Link Andrea Stephanie, Kuris Anikó, Edvinsson Lars
Biomedical Center Lund, Lund, Sweden.
J Headache Pain. 2008 Feb;9(1):5-12. doi: 10.1007/s10194-008-0011-4. Epub 2008 Jan 23.
Primary headaches such as migraine are among the most prevalent neurological disorders, affecting up to one-fifth of the adult population. The scientific work in the last decade has unraveled much of the pathophysiological background of migraine, which is now considered to be a neurovascular disorder. It has been discovered that the trigemino-cerebrovascular system plays a key role in migraine headache pathophysiology by releasing the potent vasodilator calcitonin gene-related peptide (CGRP). This neuropeptide is released in parallel with the pain and its concentration correlates well with the intensity of the headache. The development of drugs of the triptan class has provided relief for the acute attacks but at the cost of, mainly cardiovascular, side effects. Thus, the intention to improve treatment led to the development of small CGRP receptor antagonists such as olcegepant (BIBN4096BS) and MK-0974 that alleviate the acute migraine attack without acute side events. The purpose of this review is to give a short overview of the pathological background of migraine headache and to illustrate the mechanisms behind the actions of triptans and the promising CGRP receptor blockers.

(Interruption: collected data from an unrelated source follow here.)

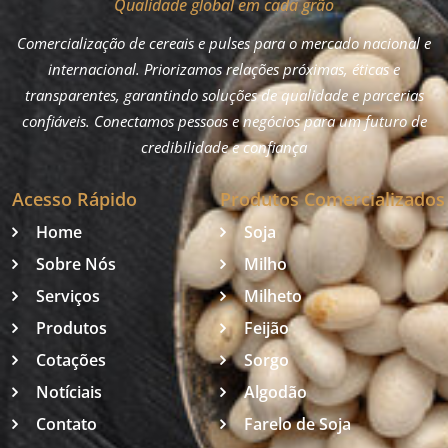
Qualidade global em cada grão
Comercialização de cereais e pulses para o mercado nacional e
internacional. Priorizamos relações próximas, éticas e
transparentes, garantindo soluções de qualidade e parcerias
confiáveis. Conectamos pessoas e negócios para um futuro de
credibilidade e confiança
Acesso Rápido
Produtos Comercializados
Home
Soja
Sobre Nós
Milho
Serviços
Milheto
Produtos
Feijão
Cotações
Sorgo
Notíciais
Algodão
Contato
Farelo de Soja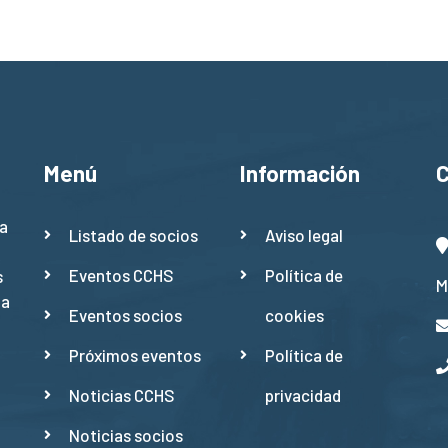
Menú
Información
a
Listado de socios
Aviso legal
Eventos CCHS
Política de
s
M
ña
Eventos socios
cookies
Próximos eventos
Política de
Noticias CCHS
privacidad
Noticias socios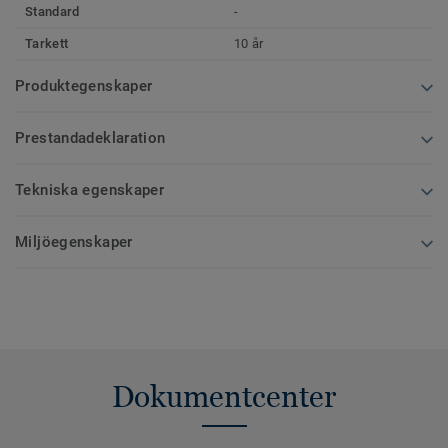
Standard
-
Tarkett
10 år
Produktegenskaper
Prestandadeklaration
Tekniska egenskaper
Miljöegenskaper
Dokumentcenter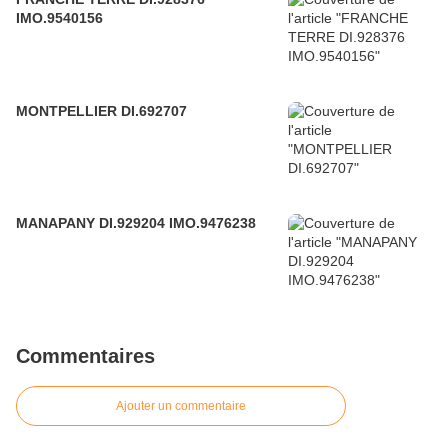
IMO.9540156
MONTPELLIER DI.692707
MANAPANY DI.929204 IMO.9476238
Commentaires
Ajouter un commentaire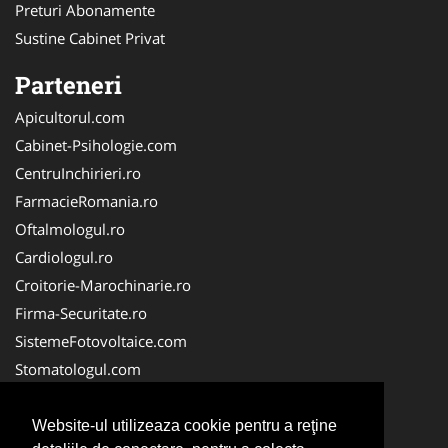
Preturi Abonamente
Sustine Cabinet Privat
Parteneri
Apicultorul.com
Cabinet-Psihologie.com
CentruInchirieri.ro
FarmacieRomania.ro
Oftalmologul.ro
Cardiologul.ro
Croitorie-Marochinarie.ro
Firma-Securitate.ro
SistemeFotovoltaice.com
Stomatologul.com
Alpinist-Utilitar.com
Birouri-Cadastru.ro
Website-ul utilizeaza cookie pentru a reţine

偏头痛等原发性头痛是最常见的神经系统疾病之一,影响着多达五分之一的成年人口。过去十年的科学研究揭示了偏头痛的许多病理生理背景,目前认为偏头痛是一种神经血管疾病。现已发现,三叉神经血管系统通过释放强效血管舒张剂降钙素基因相关肽(CGRP)在偏头痛性头痛的病理生理学中起关键作用。这种神经肽与疼痛同时释放,其浓度与头痛强度密切相关。曲坦类药物的开发为急性发作提供了缓解,但主要以心血管副作用为代价。因此,为改善治疗而研发了小型CGRP受体拮抗剂,如olcegepant(BIBN4096BS)和MK-0974,它们可缓解急性偏头痛发作且无急性副作用。本综述的目的是简要概述偏头痛性头痛的病理背景,并阐明曲坦类药物和有前景的CGRP受体阻滞剂的作用机制。